◆ REQUIREMENT
What is the number of lines in the data below that hold the word "деятельность"? Give nothing beyond that number.

◆ DATA FOR ANALYSIS
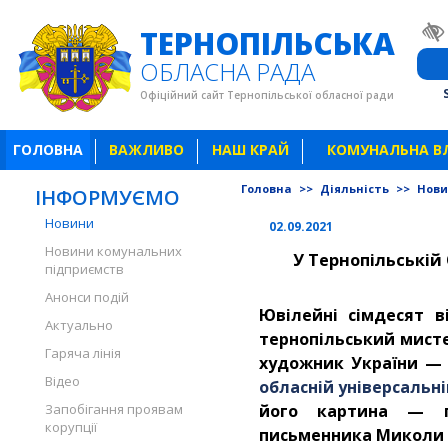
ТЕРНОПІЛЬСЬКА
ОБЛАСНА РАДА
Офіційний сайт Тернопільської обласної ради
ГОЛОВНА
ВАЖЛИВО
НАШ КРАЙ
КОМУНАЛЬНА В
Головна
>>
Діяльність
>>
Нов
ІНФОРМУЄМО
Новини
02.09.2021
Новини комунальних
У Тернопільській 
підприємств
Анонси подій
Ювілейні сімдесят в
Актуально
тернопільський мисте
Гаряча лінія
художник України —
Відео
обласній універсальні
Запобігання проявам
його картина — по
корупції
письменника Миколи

* * *

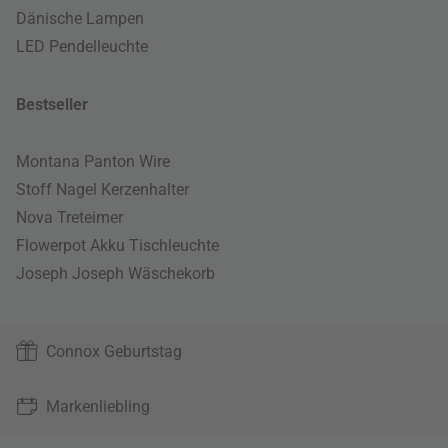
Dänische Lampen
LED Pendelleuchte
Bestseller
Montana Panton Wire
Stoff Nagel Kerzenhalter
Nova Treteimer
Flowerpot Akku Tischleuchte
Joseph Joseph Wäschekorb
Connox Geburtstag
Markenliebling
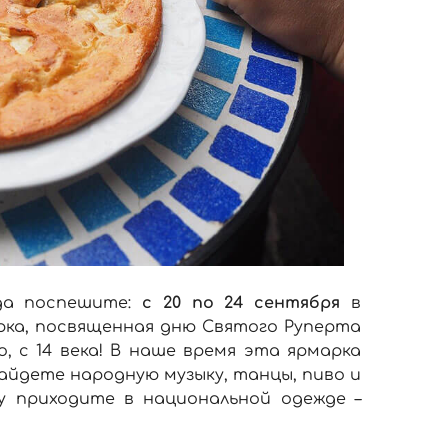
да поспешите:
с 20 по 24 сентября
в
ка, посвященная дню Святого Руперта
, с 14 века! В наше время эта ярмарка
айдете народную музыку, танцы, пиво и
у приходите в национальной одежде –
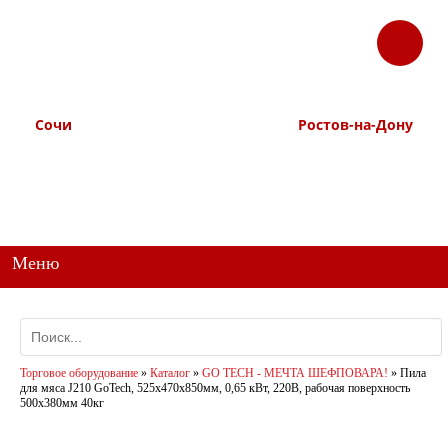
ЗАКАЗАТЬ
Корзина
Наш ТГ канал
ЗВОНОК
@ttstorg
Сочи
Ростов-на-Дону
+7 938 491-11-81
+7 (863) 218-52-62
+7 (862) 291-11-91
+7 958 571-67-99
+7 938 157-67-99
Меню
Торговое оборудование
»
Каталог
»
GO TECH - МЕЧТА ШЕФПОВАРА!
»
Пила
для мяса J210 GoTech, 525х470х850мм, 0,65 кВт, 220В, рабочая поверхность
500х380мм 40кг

==

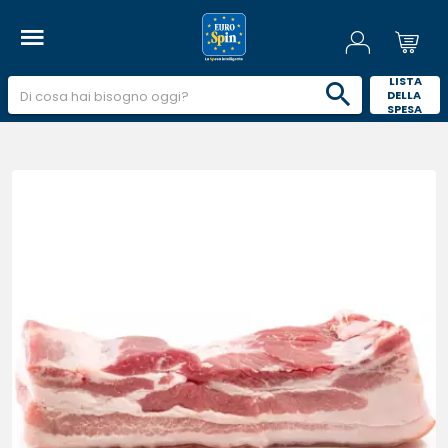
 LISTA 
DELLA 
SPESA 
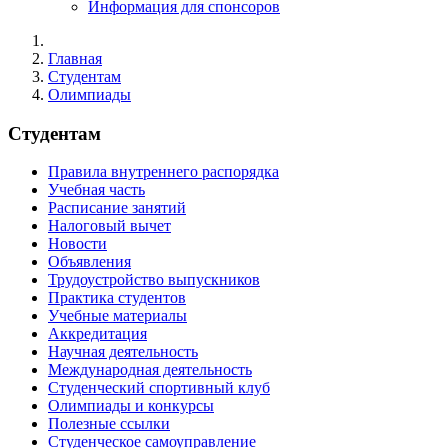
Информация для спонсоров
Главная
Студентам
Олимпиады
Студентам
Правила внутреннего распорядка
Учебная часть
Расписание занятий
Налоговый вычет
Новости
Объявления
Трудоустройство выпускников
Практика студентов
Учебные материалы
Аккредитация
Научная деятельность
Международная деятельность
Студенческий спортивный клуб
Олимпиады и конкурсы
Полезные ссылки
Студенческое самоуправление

◆ TASK RESPONSE
2